Local News
B.C. billionaire loses court fight to take over Hudson’s Bay properties
An Ontario court has ruled against a B.C. billionaire who spent the summer fighting to move into former Hudson’s Bay properties.
Superior Court Judge Peter Osborne says landlords for the properties do not have to accept Ruby Liu as a tenant.
Osborne say he largely agrees with landlords who doubted Liu could meet the obligations of the leases she wanted.
Major landlords including Cadillac Fairview, Oxford Properties, and Ivanhoe Cambridge were opposed to Liu buying 25 former Hudson’s Bay leases for $69.1 million.
They painted Liu as an inexperienced retail entrepreneur and said her plan to open at least 20 spaces within 180 days of getting leases was unrealistic.
Liu maintained the three malls she owns prove she has what it takes to launch a new department store and said landlords were battling her because she’s an “outsider” and not their preferred tenant.
Earlier this year, Liu announced her intention to buy dozens of leases from the Bay to open a new department store chain named after herself.
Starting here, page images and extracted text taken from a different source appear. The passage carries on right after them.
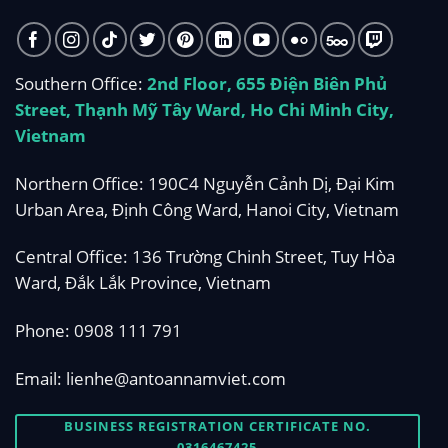
Southern Office:
2nd Floor, 655 Điện Biên Phủ
Street, Thạnh Mỹ Tây Ward, Ho Chi Minh City,
Vietnam
Northern Office: 190C4 Nguyễn Cảnh Dị, Đại Kim
Urban Area, Định Công Ward, Hanoi City, Vietnam
Central Office: 136 Trường Chinh Street, Tuy Hòa
Ward, Đắk Lắk Province, Vietnam
Phone:
0908 111 791
Email:
lienhe@antoannamviet.com
BUSINESS REGISTRATION CERTIFICATE NO.
0316467425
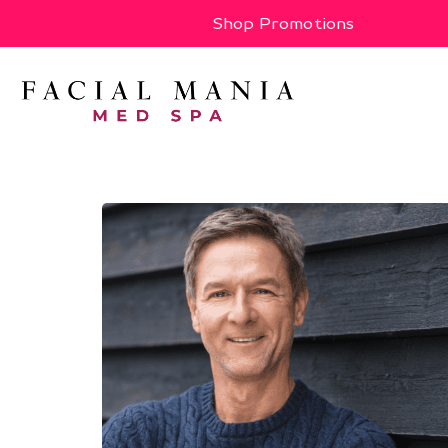
Shop Promotions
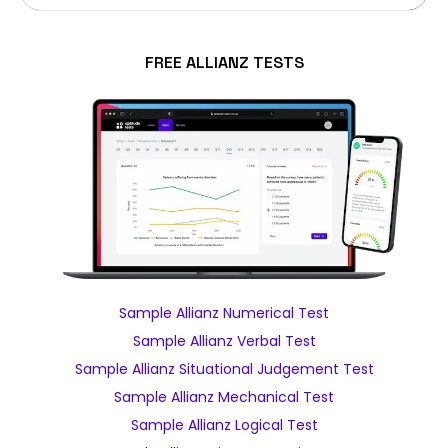
FREE ALLIANZ TESTS
Sample Allianz Numerical Test
Sample Allianz Verbal Test
Sample Allianz Situational Judgement Test
Sample Allianz Mechanical Test
Sample Allianz Logical Test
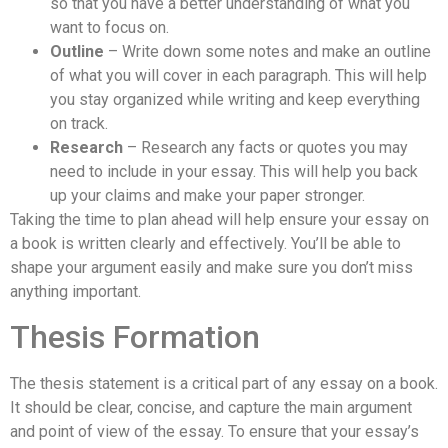
so that you have a better understanding of what you
want to focus on.
Outline
– Write down some notes and make an outline
of what you will cover in each paragraph. This will help
you stay organized while writing and keep everything
on track.
Research
– Research any facts or quotes you may
need to include in your essay. This will help you back
up your claims and make your paper stronger.
Taking the time to plan ahead will help ensure your essay on
a book is written clearly and effectively. You’ll be able to
shape your argument easily and make sure you don’t miss
anything important.
Thesis Formation
The thesis statement is a critical part of any essay on a book.
It should be clear, concise, and capture the main argument
and point of view of the essay. To ensure that your essay’s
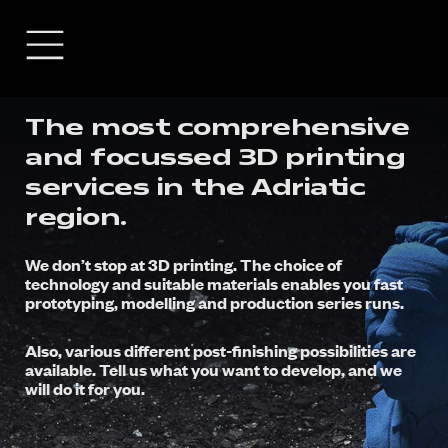
The most comprehensive
and focussed 3D printing
services in the Adriatic
region.
We don’t stop at 3D printing. The choice of
technology and suitable materials enables you fast
prototyping, modelling and production series runs.
Also, various different post-finishing possibilities are
available. Tell us what you want to develop, and we
will do it for you.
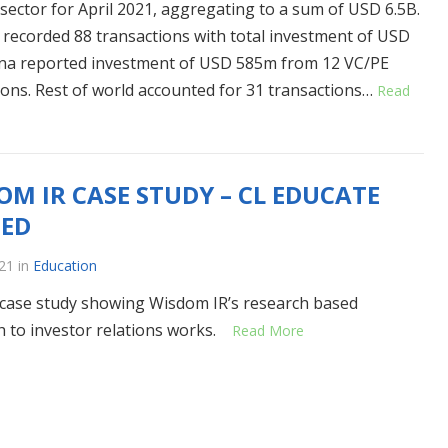
 sector for April 2021, aggregating to a sum of USD 6.5B.
recorded 88 transactions with total investment of USD
ina reported investment of USD 585m from 12 VC/PE
ions. Rest of world accounted for 31 transactions…
Read
OM IR CASE STUDY – CL EDUCATE
TED
21
in
Education
 case study showing Wisdom IR’s research based
 to investor relations works.
Read More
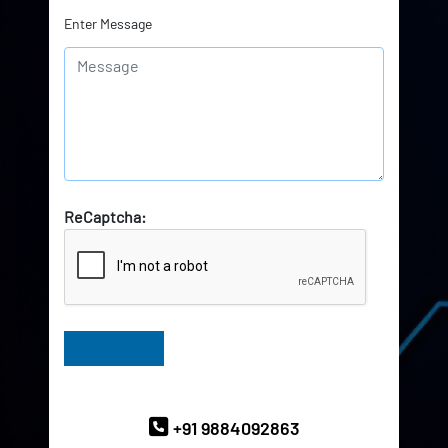
Enter Message
ReCaptcha:
Have Queries? Ask our Experts
+91 9884092863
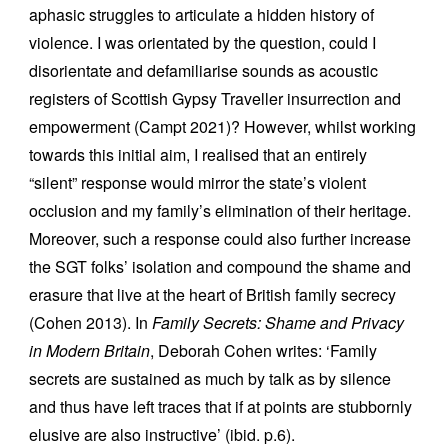
aphasic struggles to articulate a hidden history of
violence. I was orientated by the question, could I
disorientate and defamiliarise sounds as acoustic
registers of Scottish Gypsy Traveller insurrection and
empowerment (Campt 2021)? However, whilst working
towards this initial aim, I realised that an entirely
“silent” response would mirror the state’s violent
occlusion and my family’s elimination of their heritage.
Moreover, such a response could also further increase
the SGT folks’ isolation and compound the shame and
erasure that live at the heart of British family secrecy
(Cohen 2013). In
Family Secrets: Shame and Privacy
in Modern Britain
, Deborah Cohen writes: ‘Family
secrets are sustained as much by talk as by silence
and thus have left traces that if at points are stubbornly
elusive are also instructive’ (ibid. p.6).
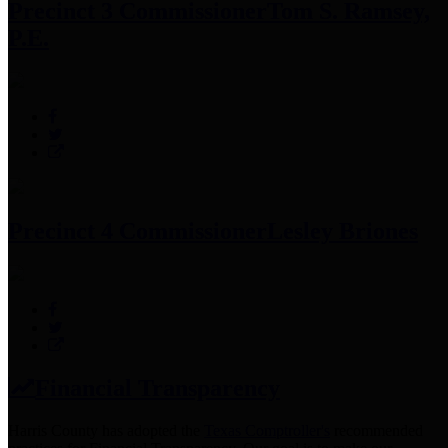
Precinct 3 Commissioner
Tom S. Ramsey,
P.E.
Precinct 4 Commissioner
Lesley Briones
Financial Transparency
Harris County has adopted the
Texas Comptroller's
recommended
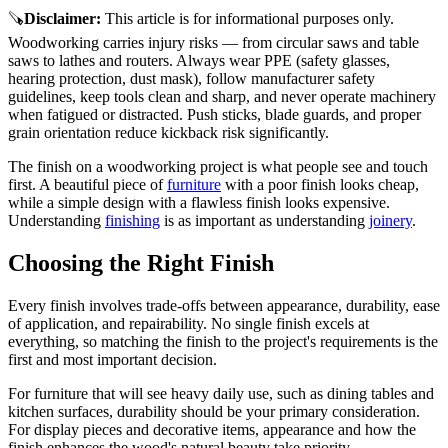
🪚
Disclaimer
:
This article is for informational purposes only.
Woodworking carries injury risks — from circular saws and table
saws to lathes and routers. Always wear PPE (safety glasses,
hearing protection, dust mask), follow manufacturer safety
guidelines, keep tools clean and sharp, and never operate machinery
when fatigued or distracted. Push sticks, blade guards, and proper
grain orientation reduce kickback risk significantly.
The finish on a woodworking project is what people see and touch
first. A beautiful piece of
furniture
with a poor finish looks cheap,
while a simple design with a flawless finish looks expensive.
Understanding
finishing
is as important as understanding
joinery
.
Choosing the Right Finish
Every finish involves trade-offs between appearance, durability, ease
of application, and repairability. No single finish excels at
everything, so matching the finish to the project's requirements is the
first and most important decision.
For furniture that will see heavy daily use, such as dining tables and
kitchen surfaces, durability should be your primary consideration.
For display pieces and decorative items, appearance and how the
finish enhances the wood's natural beauty take priority.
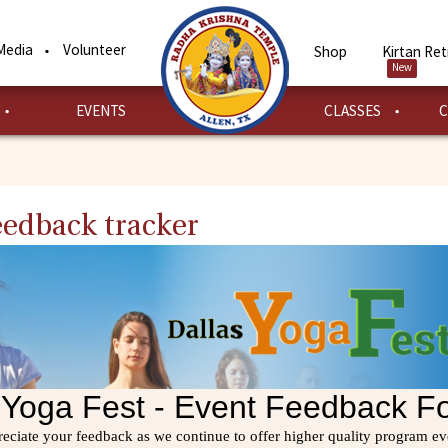
Media
Volunteer
Shop
Kirtan Ret
New
EVENTS
CLASSES
C
Feedback tracker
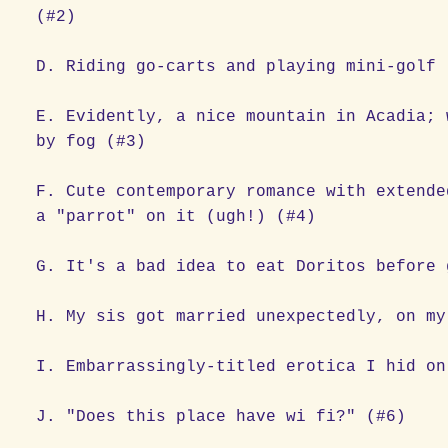
(#2)
D. Riding go-carts and playing mini-golf 
E. Evidently, a nice mountain in Acadia; 
by fog (#3)
F. Cute contemporary romance with extende
a "parrot" on it (ugh!) (#4)
G. It's a bad idea to eat Doritos before 
H. My sis got married unexpectedly, on my
I. Embarrassingly-titled erotica I hid on
J. "Does this place have wi fi?" (#6)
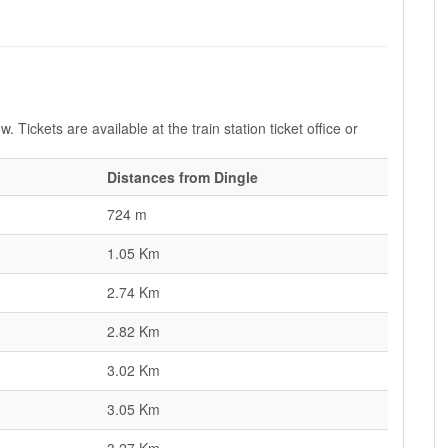
. Tickets are available at the train station ticket office or
Distances from Dingle
724 m
1.05 Km
2.74 Km
2.82 Km
3.02 Km
3.05 Km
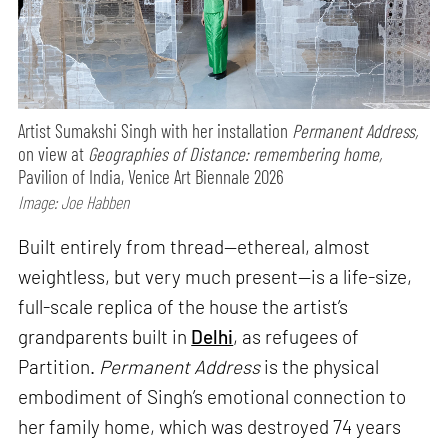
Artist Sumakshi Singh with her installation
Permanent Address,
on view at
Geographies of Distance: remembering home,
Pavilion of India, Venice Art Biennale 2026
Image: Joe Habben
Built entirely from thread—ethereal, almost
weightless, but very much present—is a life-size,
full-scale replica of the house the artist’s
grandparents built in
Delhi
, as refugees of
Partition.
Permanent Address
is the physical
embodiment of Singh’s emotional connection to
her family home, which was destroyed 74 years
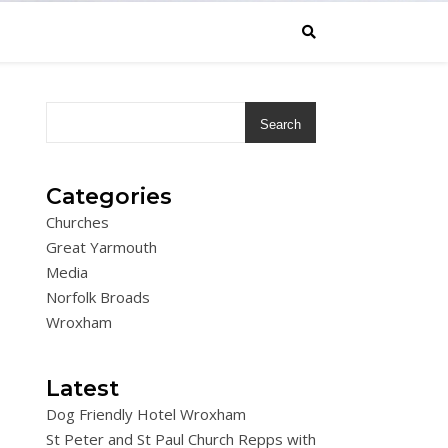
Search
Categories
Churches
Great Yarmouth
Media
Norfolk Broads
Wroxham
Latest
Dog Friendly Hotel Wroxham
St Peter and St Paul Church Repps with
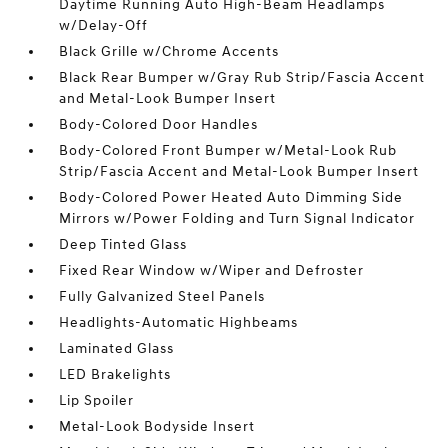
Daytime Running Auto High-Beam Headlamps
w/Delay-Off
Black Grille w/Chrome Accents
Black Rear Bumper w/Gray Rub Strip/Fascia Accent
and Metal-Look Bumper Insert
Body-Colored Door Handles
Body-Colored Front Bumper w/Metal-Look Rub
Strip/Fascia Accent and Metal-Look Bumper Insert
Body-Colored Power Heated Auto Dimming Side
Mirrors w/Power Folding and Turn Signal Indicator
Deep Tinted Glass
Fixed Rear Window w/Wiper and Defroster
Fully Galvanized Steel Panels
Headlights-Automatic Highbeams
Laminated Glass
LED Brakelights
Lip Spoiler
Metal-Look Bodyside Insert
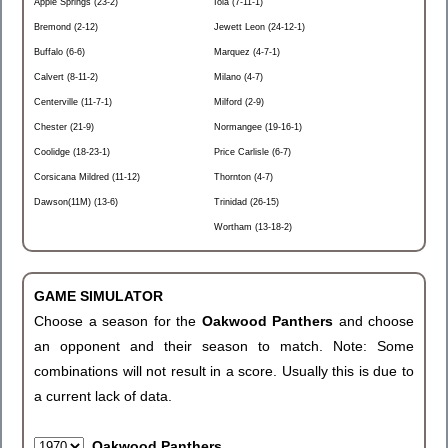
Apple Springs (23-2)
Iola (7-11-1)
Bremond (2-12)
Jewett Leon (24-12-1)
Buffalo (6-6)
Marquez (4-7-1)
Calvert (8-11-2)
Milano (4-7)
Centerville (11-7-1)
Milford (2-9)
Chester (21-9)
Normangee (19-16-1)
Coolidge (18-23-1)
Price Carlisle (6-7)
Corsicana Mildred (11-12)
Thornton (4-7)
Dawson(11M) (13-6)
Trinidad (26-15)
Wortham (13-18-2)
GAME SIMULATOR
Choose a season for the
Oakwood Panthers
and choose
an opponent and their season to match. Note: Some
combinations will not result in a score. Usually this is due to
a current lack of data.
Oakwood Panthers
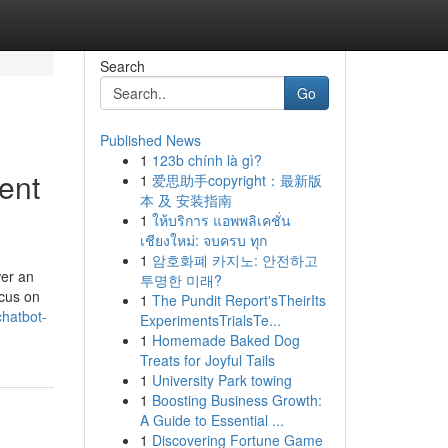
Search
Go
Published News
1
123b chính là gì?
ent
1
爱思助手copyright：最新版
本 及 安装指南
1
ให้บริการ แอพพลิเคชั่น
เชียงใหม่: จบครบ ทุก
1
암호화폐 카지노: 안전하고
wer an
투명한 미래?
ocus on
1
The Pundit Report'sTheirIts
chatbot-
ExperimentsTrialsTe...
1
Homemade Baked Dog
Treats for Joyful Tails
1
University Park towing
1
Boosting Business Growth:
A Guide to Essential ...
1
Discovering Fortune Game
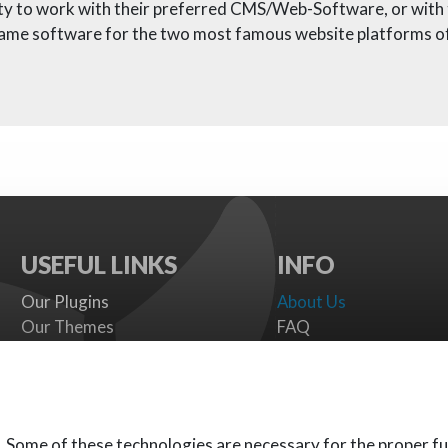
nity to work with their preferred CMS/Web-Software, or wit
same software for the two most famous website platforms of
USEFUL LINKS
INFO
Our Plugins
About Us
Our Themes
FAQ
Payment gateways
Terms
SMS Providers
Cookies Policy
Documentation
Support Policy
Support Board
Contact Us
. Some of these technologies are necessary for the proper fu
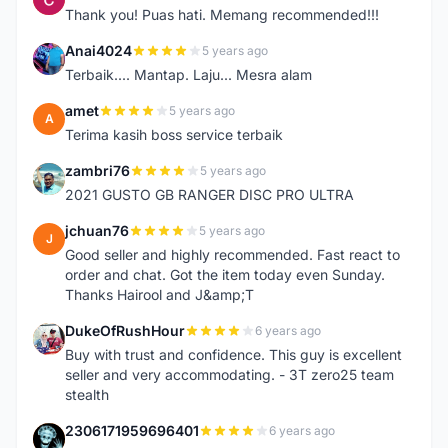
Thank you! Puas hati. Memang recommended!!!
Anai4024
5 years ago
A
Terbaik.... Mantap. Laju... Mesra alam
amet
5 years ago
A
Terima kasih boss service terbaik
zambri76
5 years ago
Z
2021 GUSTO GB RANGER DISC PRO ULTRA
jchuan76
5 years ago
J
Good seller and highly recommended. Fast react to
order and chat. Got the item today even Sunday.
Thanks Hairool and J&amp;T
DukeOfRushHour
6 years ago
D
Buy with trust and confidence. This guy is excellent
seller and very accommodating. - 3T zero25 team
stealth
2306171959696401
6 years ago
2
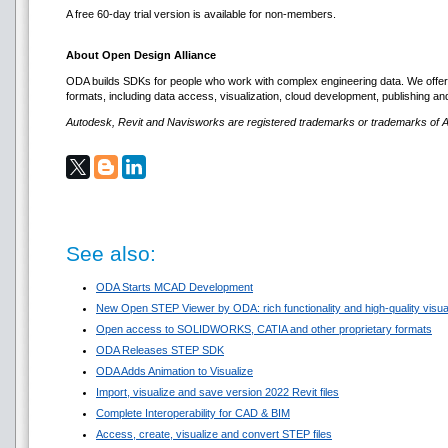
A free 60-day trial version is available for non-members.
About Open Design Alliance
ODA builds SDKs for people who work with complex engineering data. We offer p
formats, including data access, visualization, cloud development, publishing 
Autodesk, Revit and Navisworks are registered trademarks or trademarks of Au
See also:
ODA Starts MCAD Development
New Open STEP Viewer by ODA: rich functionality and high-quality visuali
Open access to SOLIDWORKS, CATIA and other proprietary formats
ODA Releases STEP SDK
ODA Adds Animation to Visualize
Import, visualize and save version 2022 Revit files
Complete Interoperability for CAD & BIM
Access, create, visualize and convert STEP files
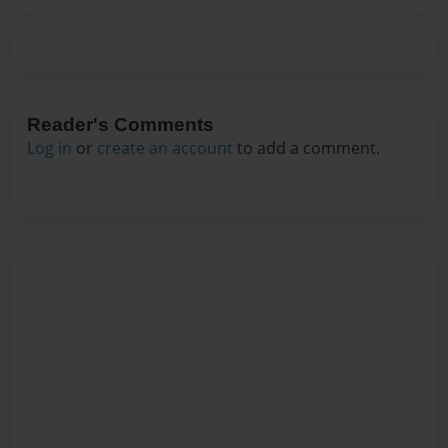
Reader's Comments
Log in
or
create an account
to add a comment.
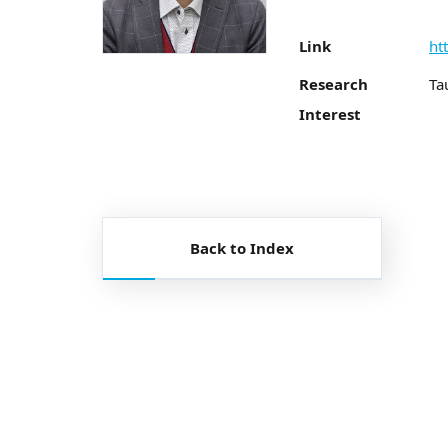
Link
ht
Research
Ta
Interest
Back to Index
She said she planned to spend $400 milllion on opening the new chain, but a lawyer for Bay landlord KingSett Capital says that money is “non-existent.”
Matthew Gottlieb says Liu won’t personally guarantee that $400 million and much of her remaining money is tied up in three international companies that haven’t signed binding commitments to back her new venture.
While she’s said the three B.C. malls she owns can be a source of funding, Gottlieb says Woodgrove Centre in Nanaimo, Mayfair Shopping Centre in Victoria and Tsawwassen Mills in Delta have collectively lost about $19 million in 2023 and 2024.
If her other companies had collected interest on loans they made to the malls, Gottlieb says the shopping centres would be insolvent.